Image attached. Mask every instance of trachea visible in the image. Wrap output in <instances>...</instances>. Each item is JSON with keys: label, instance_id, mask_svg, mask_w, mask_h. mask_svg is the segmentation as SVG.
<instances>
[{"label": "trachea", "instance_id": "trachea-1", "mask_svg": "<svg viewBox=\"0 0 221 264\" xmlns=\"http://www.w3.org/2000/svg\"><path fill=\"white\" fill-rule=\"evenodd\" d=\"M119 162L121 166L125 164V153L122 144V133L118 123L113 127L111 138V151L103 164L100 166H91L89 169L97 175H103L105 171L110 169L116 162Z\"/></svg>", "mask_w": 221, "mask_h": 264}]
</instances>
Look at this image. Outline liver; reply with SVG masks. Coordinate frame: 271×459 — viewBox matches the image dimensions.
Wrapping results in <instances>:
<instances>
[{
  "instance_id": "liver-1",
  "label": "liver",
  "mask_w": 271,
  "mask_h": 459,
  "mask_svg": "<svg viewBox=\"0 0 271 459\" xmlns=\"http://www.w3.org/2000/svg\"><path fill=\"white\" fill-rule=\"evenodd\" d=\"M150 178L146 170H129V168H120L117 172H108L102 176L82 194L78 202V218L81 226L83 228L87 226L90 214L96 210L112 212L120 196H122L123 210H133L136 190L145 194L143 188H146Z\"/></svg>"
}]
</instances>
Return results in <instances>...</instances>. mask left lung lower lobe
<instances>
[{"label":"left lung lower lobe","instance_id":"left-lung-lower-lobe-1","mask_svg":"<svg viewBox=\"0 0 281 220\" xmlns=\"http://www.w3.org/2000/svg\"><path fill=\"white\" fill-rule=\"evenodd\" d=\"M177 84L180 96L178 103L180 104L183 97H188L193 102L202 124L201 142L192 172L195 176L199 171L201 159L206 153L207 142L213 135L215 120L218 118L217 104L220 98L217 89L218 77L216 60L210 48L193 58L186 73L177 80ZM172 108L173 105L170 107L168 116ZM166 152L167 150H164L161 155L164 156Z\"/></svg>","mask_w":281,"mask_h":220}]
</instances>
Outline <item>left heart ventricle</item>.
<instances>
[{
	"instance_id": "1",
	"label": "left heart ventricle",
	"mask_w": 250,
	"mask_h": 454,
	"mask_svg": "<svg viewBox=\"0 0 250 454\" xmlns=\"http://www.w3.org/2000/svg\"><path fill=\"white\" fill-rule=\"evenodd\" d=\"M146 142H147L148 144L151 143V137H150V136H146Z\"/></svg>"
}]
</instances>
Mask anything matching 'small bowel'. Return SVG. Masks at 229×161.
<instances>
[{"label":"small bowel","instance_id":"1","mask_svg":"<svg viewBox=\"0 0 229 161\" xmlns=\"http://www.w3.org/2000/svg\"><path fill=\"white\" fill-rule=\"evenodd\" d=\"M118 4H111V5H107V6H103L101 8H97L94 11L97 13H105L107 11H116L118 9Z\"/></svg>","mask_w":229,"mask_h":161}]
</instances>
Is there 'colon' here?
+--
The entire listing needs to be output again, exactly, please.

Output for this task =
Image attached. Mask every instance of trachea visible in the image. Wrap output in <instances>...</instances>. Each item is JSON with keys: label, instance_id, mask_svg, mask_w, mask_h. mask_svg is the segmentation as SVG.
<instances>
[{"label": "trachea", "instance_id": "trachea-1", "mask_svg": "<svg viewBox=\"0 0 221 264\" xmlns=\"http://www.w3.org/2000/svg\"><path fill=\"white\" fill-rule=\"evenodd\" d=\"M119 162L121 166L125 164V153L122 144V133L118 123L113 127L111 138V151L103 164L100 166H91L89 169L97 175H103L105 171L110 169L116 162Z\"/></svg>", "mask_w": 221, "mask_h": 264}]
</instances>
Look at this image. Outline liver; reply with SVG masks. Coordinate frame: 271×459 — viewBox matches the image dimensions.
Wrapping results in <instances>:
<instances>
[{
  "instance_id": "liver-1",
  "label": "liver",
  "mask_w": 271,
  "mask_h": 459,
  "mask_svg": "<svg viewBox=\"0 0 271 459\" xmlns=\"http://www.w3.org/2000/svg\"><path fill=\"white\" fill-rule=\"evenodd\" d=\"M150 178L146 170H129V168H120L117 172H108L102 176L82 194L78 202V218L81 226L83 228L87 226L90 214L96 210L112 212L120 196H122L123 210H133L136 190L145 194L143 188H146Z\"/></svg>"
}]
</instances>
Return results in <instances>...</instances>. mask left lung lower lobe
<instances>
[{"label":"left lung lower lobe","instance_id":"left-lung-lower-lobe-1","mask_svg":"<svg viewBox=\"0 0 281 220\" xmlns=\"http://www.w3.org/2000/svg\"><path fill=\"white\" fill-rule=\"evenodd\" d=\"M177 84L180 96L178 103L180 104L183 97H188L193 102L202 124L201 142L192 172L195 176L199 171L201 159L206 153L207 142L213 135L215 120L218 118L217 104L220 98L217 89L218 77L216 60L210 48L193 58L186 73L177 80ZM172 108L173 105L170 107L168 116ZM166 152L167 150H164L161 155L164 156Z\"/></svg>","mask_w":281,"mask_h":220}]
</instances>
Outline <item>left heart ventricle</item>.
<instances>
[{
	"instance_id": "1",
	"label": "left heart ventricle",
	"mask_w": 250,
	"mask_h": 454,
	"mask_svg": "<svg viewBox=\"0 0 250 454\" xmlns=\"http://www.w3.org/2000/svg\"><path fill=\"white\" fill-rule=\"evenodd\" d=\"M146 142H147L148 144L151 143V137H150V136H146Z\"/></svg>"
}]
</instances>
Mask anything matching 'small bowel'. Return SVG. Masks at 229×161.
<instances>
[{"label":"small bowel","instance_id":"1","mask_svg":"<svg viewBox=\"0 0 229 161\" xmlns=\"http://www.w3.org/2000/svg\"><path fill=\"white\" fill-rule=\"evenodd\" d=\"M118 4H111V5H107V6H103L101 8H97L94 11L97 13H105L107 11H116L118 9Z\"/></svg>","mask_w":229,"mask_h":161}]
</instances>
Is there 'colon' here?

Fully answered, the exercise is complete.